# Apache2 & .htaccess



## JanDelay (15. September 2002)

moinzen

habe ein kleines problem mit dem Apache2

habe in der vergangenheit mit apache 1.3 usw. gearbeitet und mir nun mal gedacht auf 2 umzusteigen.....

folgendes problem tritt auf

d:\wwwroot is das rootverzeichnis

wenn ich da ne .htaccess reinschmeiss mit folgendem inhalt

AuthType Basic
AuthName Flash
AuthUserFile C:\.htpasswd
require valid-user

funzt alles wunderbar

wenn ich jetz in d:\wwwroot\test ne .htaccess schmeiss
wird das verzeichnis nicht mehr im directory listing angezeigt.

wenn ich in der .htaccess direktiven wie Options -Indexes stehen hab bleibt das verzeichnis sichtbar erhalten........

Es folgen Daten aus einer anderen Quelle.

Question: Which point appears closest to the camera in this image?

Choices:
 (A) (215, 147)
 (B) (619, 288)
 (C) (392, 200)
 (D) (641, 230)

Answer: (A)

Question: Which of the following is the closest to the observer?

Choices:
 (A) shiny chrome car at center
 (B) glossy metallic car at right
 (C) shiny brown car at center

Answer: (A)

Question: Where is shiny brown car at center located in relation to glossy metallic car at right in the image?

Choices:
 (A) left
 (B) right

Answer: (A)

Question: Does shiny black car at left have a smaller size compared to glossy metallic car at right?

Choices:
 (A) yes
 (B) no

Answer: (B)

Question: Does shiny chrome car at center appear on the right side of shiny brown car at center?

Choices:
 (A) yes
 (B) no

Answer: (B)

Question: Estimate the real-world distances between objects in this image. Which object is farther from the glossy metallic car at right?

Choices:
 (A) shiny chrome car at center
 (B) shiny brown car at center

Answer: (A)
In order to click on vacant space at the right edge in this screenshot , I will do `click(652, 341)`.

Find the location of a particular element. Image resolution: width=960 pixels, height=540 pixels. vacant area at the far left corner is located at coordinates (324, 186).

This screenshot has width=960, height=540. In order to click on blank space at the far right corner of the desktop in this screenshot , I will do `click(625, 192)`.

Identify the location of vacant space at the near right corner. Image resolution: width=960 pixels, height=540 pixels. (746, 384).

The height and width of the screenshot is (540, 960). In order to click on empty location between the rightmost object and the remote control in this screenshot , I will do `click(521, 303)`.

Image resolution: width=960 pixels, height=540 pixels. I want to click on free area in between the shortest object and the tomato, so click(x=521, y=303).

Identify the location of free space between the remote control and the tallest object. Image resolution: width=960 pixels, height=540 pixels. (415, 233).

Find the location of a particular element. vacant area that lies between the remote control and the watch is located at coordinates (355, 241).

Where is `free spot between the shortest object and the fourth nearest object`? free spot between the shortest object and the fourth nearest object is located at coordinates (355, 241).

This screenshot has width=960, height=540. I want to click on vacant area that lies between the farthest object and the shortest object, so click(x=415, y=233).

nur wenn ich authentifizierungen machen will dann lamed apache rum
wenn ich übrigens in die adresszeile den pfad zu dem verschwundenen ordner eingeb funzt alles wie gehabt...

ich hab auch ma versucht in der httpd.conf die authentifizierung in ein <directory> zu packen und siehe da ..das verzeichnis verschwindet ebenfalls....

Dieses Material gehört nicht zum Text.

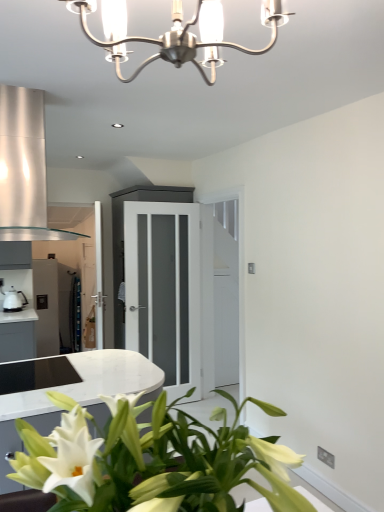 Question: Does white glossy houseplant at lower left have a greater height compared to brushed metal chandelier at upper center?

Choices:
 (A) no
 (B) yes

Answer: (B)

Question: Does white glossy houseplant at lower left turn towards brushed metal chandelier at upper center?

Choices:
 (A) yes
 (B) no

Answer: (B)

Question: Is white glossy houseplant at lower left surrounding brushed metal chandelier at upper center?

Choices:
 (A) yes
 (B) no

Answer: (B)

Question: Considering the relative positions of white glossy houseplant at lower left and brushed metal chandelier at upper center in the image provided, is white glossy houseplant at lower left to the right of brushed metal chandelier at upper center from the viewer's perspective?

Choices:
 (A) yes
 (B) no

Answer: (A)

Question: Is white glossy houseplant at lower left at the left side of brushed metal chandelier at upper center?

Choices:
 (A) no
 (B) yes

Answer: (A)

Question: Looking at their shapes, would you say brushed metal chandelier at upper center is wider or thinner than satin silver exhaust hood at upper left?

Choices:
 (A) wide
 (B) thin

Answer: (B)

Question: Considering the relative positions of brushed metal chandelier at upper center and satin silver exhaust hood at upper left in the image provided, is brushed metal chandelier at upper center to the left or to the right of satin silver exhaust hood at upper left?

Choices:
 (A) left
 (B) right

Answer: (B)

Question: Looking at the image, does brushed metal chandelier at upper center seem bigger or smaller compared to satin silver exhaust hood at upper left?

Choices:
 (A) small
 (B) big

Answer: (A)

Question: From a real-world perspective, is brushed metal chandelier at upper center above or below satin silver exhaust hood at upper left?

Choices:
 (A) below
 (B) above

Answer: (B)

Question: Is satin silver exhaust hood at upper left taller or shorter than white frosted glass door at center?

Choices:
 (A) tall
 (B) short

Answer: (B)

Question: From the image's perspective, is satin silver exhaust hood at upper left located above or below white frosted glass door at center?

Choices:
 (A) below
 (B) above

Answer: (B)

Question: Relative to white frosted glass door at center, is satin silver exhaust hood at upper left in front or behind?

Choices:
 (A) front
 (B) behind

Answer: (A)

Question: Is satin silver exhaust hood at upper left to the left or to the right of white frosted glass door at center in the image?

Choices:
 (A) right
 (B) left

Answer: (B)

Question: Is point (41, 188) positioned closer to the camera than point (246, 471)?

Choices:
 (A) farther
 (B) closer

Answer: (A)

Question: Is satin silver exhaust hood at upper left taller or shorter than white glossy houseplant at lower left?

Choices:
 (A) short
 (B) tall

Answer: (B)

auf dem apache läuft php und mysql afaik die neusten versionen

ist das jetz evtl. bei apache2 standart dass wenn ein verzeichnis passwortgeschützt wird es automatisch nicht mehr im directory listing erscheint...

wo kann man diese funktion evtl. deaktivieren..

fragen über fragen...und ich weiss ma wieder keine antwort...

greetzzu

jan


----------



## Marcus Roffmann (16. September 2002)

Versuch mal ob Du damit klarkommst:
http://httpd.apache.org/docs-2.0/howto/htaccess.html
http://httpd.apache.org/docs-2.0/howto/auth.html
http://httpd.apache.org/docs-2.0/platform/windows.html#use (Hier vor allem der letzte Punkt:     * Since it is often difficult to manage files with names like .htaccess under windows, you may find it useful to change the name of this configuration file using the AccessFilename  directive. )

und als letztes: http://httpd.apache.org/docs-2.0/mod/core.html#accessfilename

Vielleicht hilft es


----------



## JanDelay (16. September 2002)

moinmoin


thx für deine antwort...kann es von hier jetz leider nich ausprobieren wenn ich die .htaccess umbenenne...aber eigentlich glaub ich nich das es daran liegt...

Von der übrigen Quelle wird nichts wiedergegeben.